New technology has enabled southern US sawmills to become some of the most cost-competitive in the world, and they expect an influx of lumber investors across the region as a result. The south is “well positioned to capture market share in North America, including the Pacific-Northwest and British Columbia,” a TIR report reads. “By 2020, when the US is projected to deliver 58bn bf of lumber, the south is expected to supply 36% of this demand, compared to 25% from the Pacific Northwest, 14% from British Columbia, and 15% from Eastern Canada.”
The resulting increase in lumber production is expected to increase harvest levels past the point of growth rates – in other words, cutting down trees faster than they can be replaced. This will tighten supply and increase prices.
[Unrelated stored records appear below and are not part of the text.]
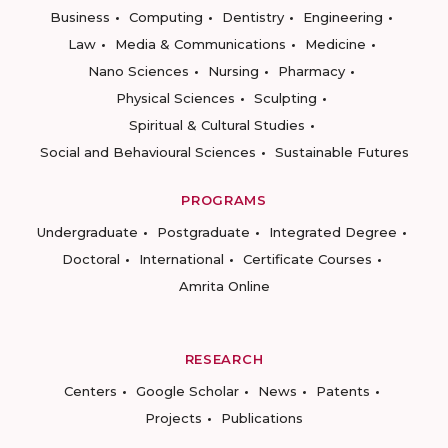
Business
Computing
Dentistry
Engineering
Law
Media & Communications
Medicine
Nano Sciences
Nursing
Pharmacy
Physical Sciences
Sculpting
Spiritual & Cultural Studies
Social and Behavioural Sciences
Sustainable Futures
PROGRAMS
Undergraduate
Postgraduate
Integrated Degree
Doctoral
International
Certificate Courses
Amrita Online
RESEARCH
Centers
Google Scholar
News
Patents
Projects
Publications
And macroeconomic factors such as millennials entering the housing market is another positive influence on the timberland markets.
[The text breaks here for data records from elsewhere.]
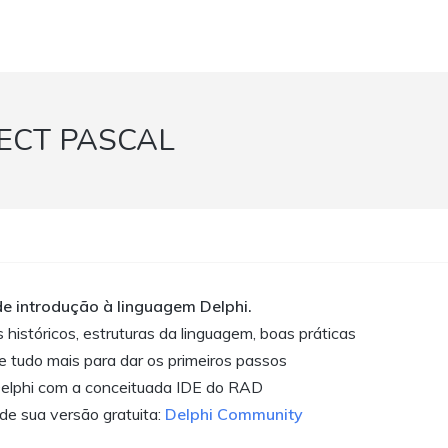
ECT PASCAL
de introdução à linguagem Delphi.
 históricos, estruturas da linguagem, boas práticas
e tudo mais para dar os primeiros passos
elphi com a conceituada IDE do RAD
de sua versão gratuita:
Delphi Community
Another reason for optimism is the natural versatility of the land that timberland investors purchase. Johnson says: “When you’re buying timberland you’re buying a bundle of rights – you’re buying land where the historic use for the land is growing timber. [But] if agriculture prices spike up, then maybe I can convert the timberland to agriculture. Or you can use it for a conservation play – there’s a variety of uses that could make the land more valuable.”
Institutional investors looking at the timberland market ready to invest or to put assets on the auction block should approach the market with an optimistic view. The CalPERS sale was no bad omen – just a poorly timed deal right before the crisis.